WHAT THIS TASK INVOLVES:
Which lines of the data below contain "Jahreshauptversammlung"? Please show them all.
━━━━━━━━━━━━━━━━
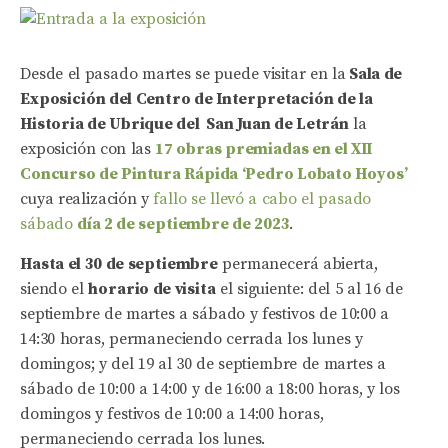
Desde el pasado martes se puede visitar en la
Sala de
Exposición del Centro de Interpretación de la
Historia de Ubrique del San Juan de Letrán
la
exposición con las
17 obras premiadas en el XII
Concurso de Pintura Rápida ‘Pedro Lobato Hoyos’
cuya realización y
fallo se llevó a cabo el pasado
sábado
día 2 de septiembre de 2023
.
Hasta el 30 de septiembre
permanecerá abierta,
siendo el
horario de visita
el siguiente: del 5 al 16 de
septiembre de martes a sábado y festivos de 10:00 a
14:30 horas, permaneciendo cerrada los lunes y
domingos; y del 19 al 30 de septiembre de martes a
sábado de 10:00 a 14:00 y de 16:00 a 18:00 horas, y los
domingos y festivos de 10:00 a 14:00 horas,
permaneciendo cerrada los lunes.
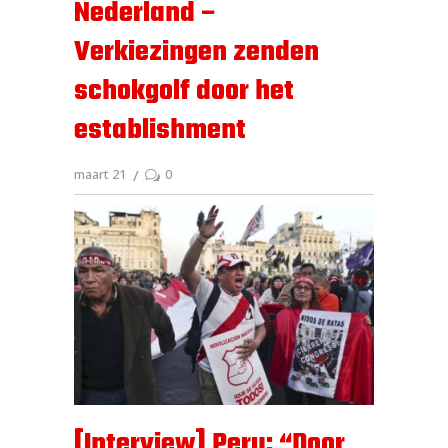
Nederland –
Verkiezingen zenden
schokgolf door het
establishment
maart 21
0
[Interview] Peru: “Door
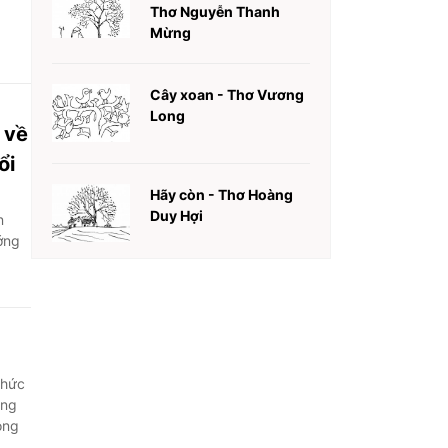
Thơ Nguyễn Thanh
Mừng
Cây xoan - Thơ Vương
Long
 về
ổi
Hãy còn - Thơ Hoàng
Duy Hợi
n
ớng
chức
ạng
ong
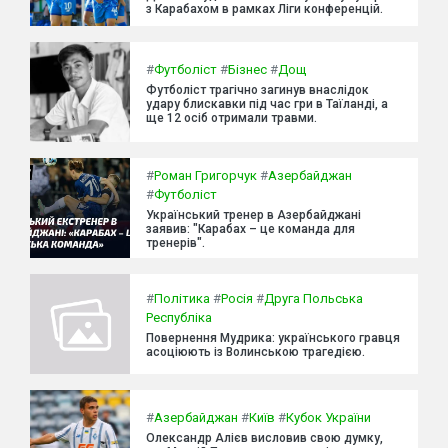
з Карабахом в рамках Ліги конференцій.
#
Футболіст
#
Бізнес
#
Дощ
Футболіст трагічно загинув внаслідок
удару блискавки під час гри в Таїланді, а
ще 12 осіб отримали травми.
#
Роман Григорчук
#
Азербайджан
#
Футболіст
Український тренер в Азербайджані
заявив: "Карабах – це команда для
тренерів".
#
Політика
#
Росія
#
Друга Польська
Республіка
Повернення Мудрика: українського гравця
асоціюють із Волинською трагедією.
#
Азербайджан
#
Київ
#
Кубок України
Олександр Алієв висловив свою думку,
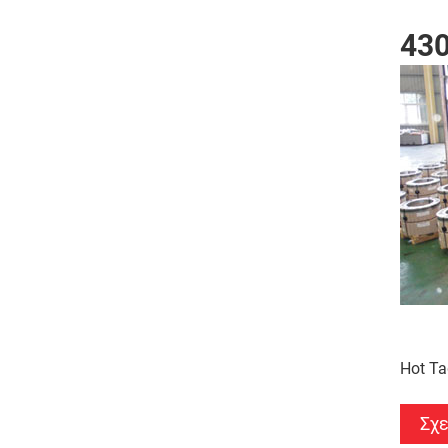
430
Hot Ta
Σχε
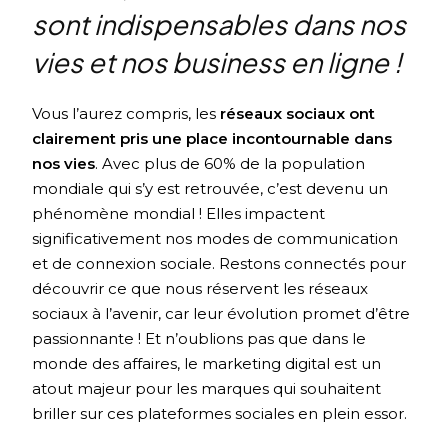
sont indispensables dans nos
vies et nos business en ligne !
Vous l’aurez compris, les
réseaux sociaux ont
clairement pris une place incontournable dans
nos vies
. Avec plus de 60% de la population
mondiale qui s’y est retrouvée, c’est devenu un
phénomène mondial ! Elles impactent
significativement nos modes de communication
et de connexion sociale. Restons connectés pour
découvrir ce que nous réservent les réseaux
sociaux à l’avenir, car leur évolution promet d’être
passionnante ! Et n’oublions pas que dans le
monde des affaires, le marketing digital est un
atout majeur pour les marques qui souhaitent
briller sur ces plateformes sociales en plein essor.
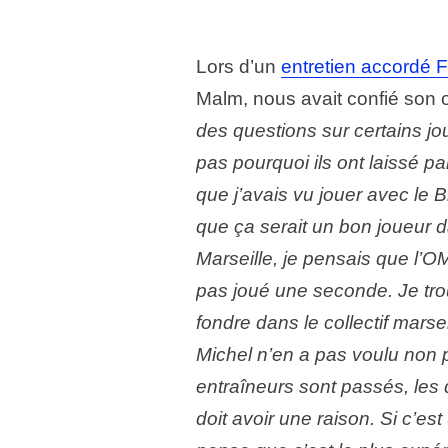
Lors d’un
entretien accordé 
Malm, nous avait confié son o
des questions sur certains j
pas pourquoi ils ont laissé pa
que j’avais vu jouer avec le Br
que ça serait un bon joueur da
Marseille, je pensais que l’OM
pas joué une seconde. Je tro
fondre dans le collectif marse
Michel n’en a pas voulu non p
entraîneurs sont passés, les de
doit avoir une raison. Si c’e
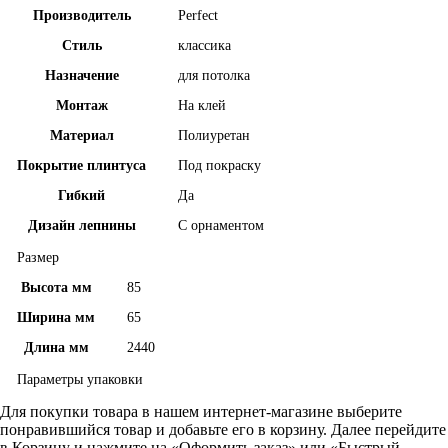
Производитель
Perfect
Стиль
классика
Назначение
для потолка
Монтаж
На клей
Материал
Полиуретан
Покрытие плинтуса
Под покраску
Гибкий
Да
Дизайн лепнины
С орнаментом
Размер
Высота мм
85
Ширина мм
65
Длина мм
2440
Параметры упаковки
Для покупки товара в нашем интернет-магазине выберите
понравившийся товар и добавьте его в корзину. Далее перейдите
в Корзину и нажмите на «Оформить заказ» или «Быстрый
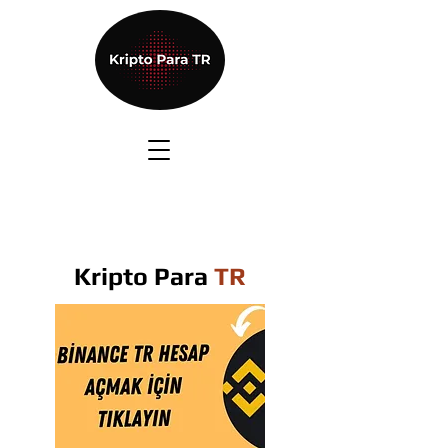
Kripto Para
TR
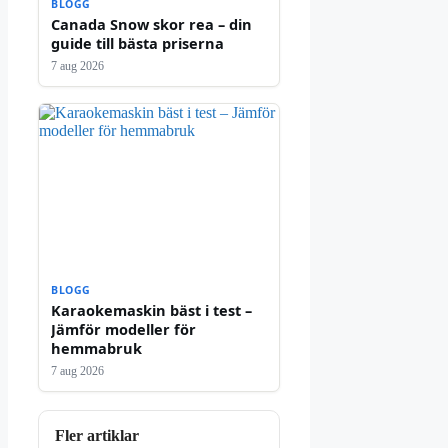
BLOGG
Canada Snow skor rea – din
guide till bästa priserna
7 aug 2026
BLOGG
Karaokemaskin bäst i test –
Jämför modeller för
hemmabruk
7 aug 2026
Fler artiklar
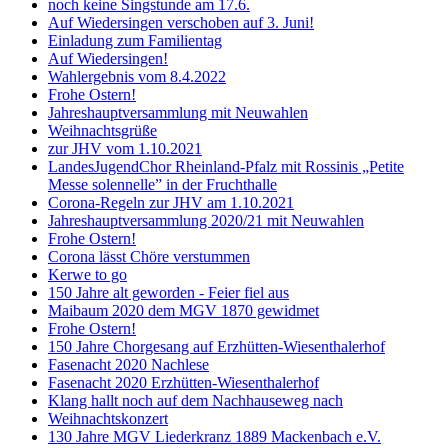
noch keine Singstunde am 17.6.
Auf Wiedersingen verschoben auf 3. Juni!
Einladung zum Familientag
Auf Wiedersingen!
Wahlergebnis vom 8.4.2022
Frohe Ostern!
Jahreshauptversammlung mit Neuwahlen
Weihnachtsgrüße
zur JHV vom 1.10.2021
LandesJugendChor Rheinland-Pfalz mit Rossinis „Petite
Messe solennelle” in der Frucht­halle
Corona-Regeln zur JHV am 1.10.2021
Jahreshauptversammlung 2020/21 mit Neuwahlen
Frohe Ostern!
Corona lässt Chöre verstummen
Kerwe to go
150 Jahre alt geworden - Feier fiel aus
Maibaum 2020 dem MGV 1870 gewidmet
Frohe Ostern!
150 Jahre Chorgesang auf Erzhütten-Wiesenthalerhof
Fasenacht 2020 Nachlese
Fasenacht 2020 Erzhütten-Wiesenthalerhof
Klang hallt noch auf dem Nachhauseweg nach
Weihnachtskonzert
130 Jahre MGV Liederkranz 1889 Mackenbach e.V.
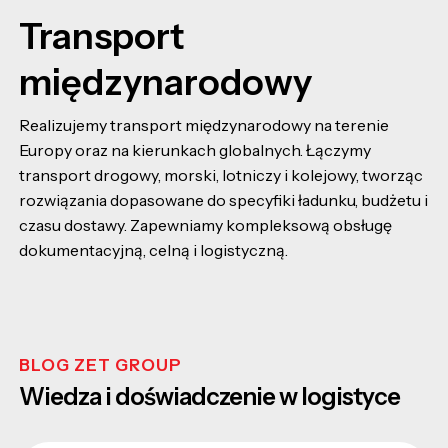
Transport
międzynarodowy
Realizujemy transport międzynarodowy na terenie
Europy oraz na kierunkach globalnych. Łączymy
transport drogowy, morski, lotniczy i kolejowy, tworząc
rozwiązania dopasowane do specyfiki ładunku, budżetu i
czasu dostawy. Zapewniamy kompleksową obsługę
dokumentacyjną, celną i logistyczną.
BLOG ZET GROUP
Wiedza i doświadczenie w logistyce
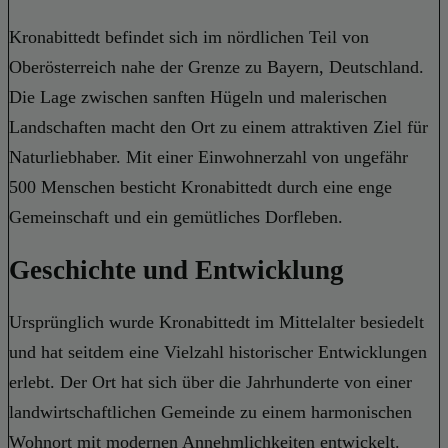
Kronabittedt befindet sich im nördlichen Teil von
Oberösterreich nahe der Grenze zu Bayern, Deutschland.
Die Lage zwischen sanften Hügeln und malerischen
Landschaften macht den Ort zu einem attraktiven Ziel für
Naturliebhaber. Mit einer Einwohnerzahl von ungefähr
500 Menschen besticht Kronabittedt durch eine enge
Gemeinschaft und ein gemütliches Dorfleben.
Geschichte und Entwicklung
Ursprünglich wurde Kronabittedt im Mittelalter besiedelt
und hat seitdem eine Vielzahl historischer Entwicklungen
erlebt. Der Ort hat sich über die Jahrhunderte von einer
landwirtschaftlichen Gemeinde zu einem harmonischen
Wohnort mit modernen Annehmlichkeiten entwickelt.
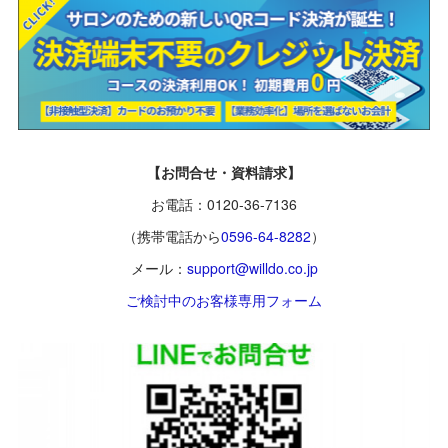
【お問合せ・資料請求】
お電話：0120-36-7136
（携帯電話から
0596-64-8282
）
メール：
support@willdo.co.jp
ご検討中のお客様専用フォーム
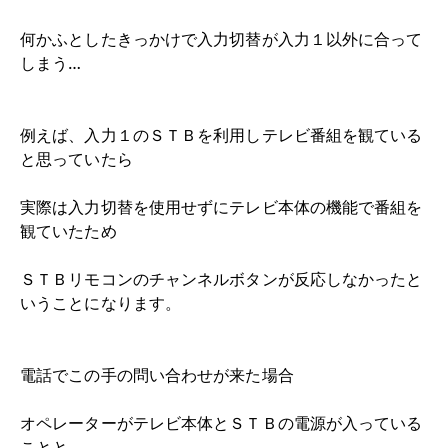
何かふとしたきっかけで入力切替が入力１以外に合って
しまう…
例えば、入力１のＳＴＢを利用しテレビ番組を観ている
と思っていたら
実際は入力切替を使用せずにテレビ本体の機能で番組を
観ていたため
ＳＴＢリモコンのチャンネルボタンが反応しなかったと
いうことになります。
電話でこの手の問い合わせが来た場合
オペレーターがテレビ本体とＳＴＢの電源が入っている
ことと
━━━━━━━━━━━━━━━━
SOLVED PROBLEM:
Jahreshauptversammlung mit Neuwahlen
Jahreshauptversammlung 2020/21 mit Neuwahlen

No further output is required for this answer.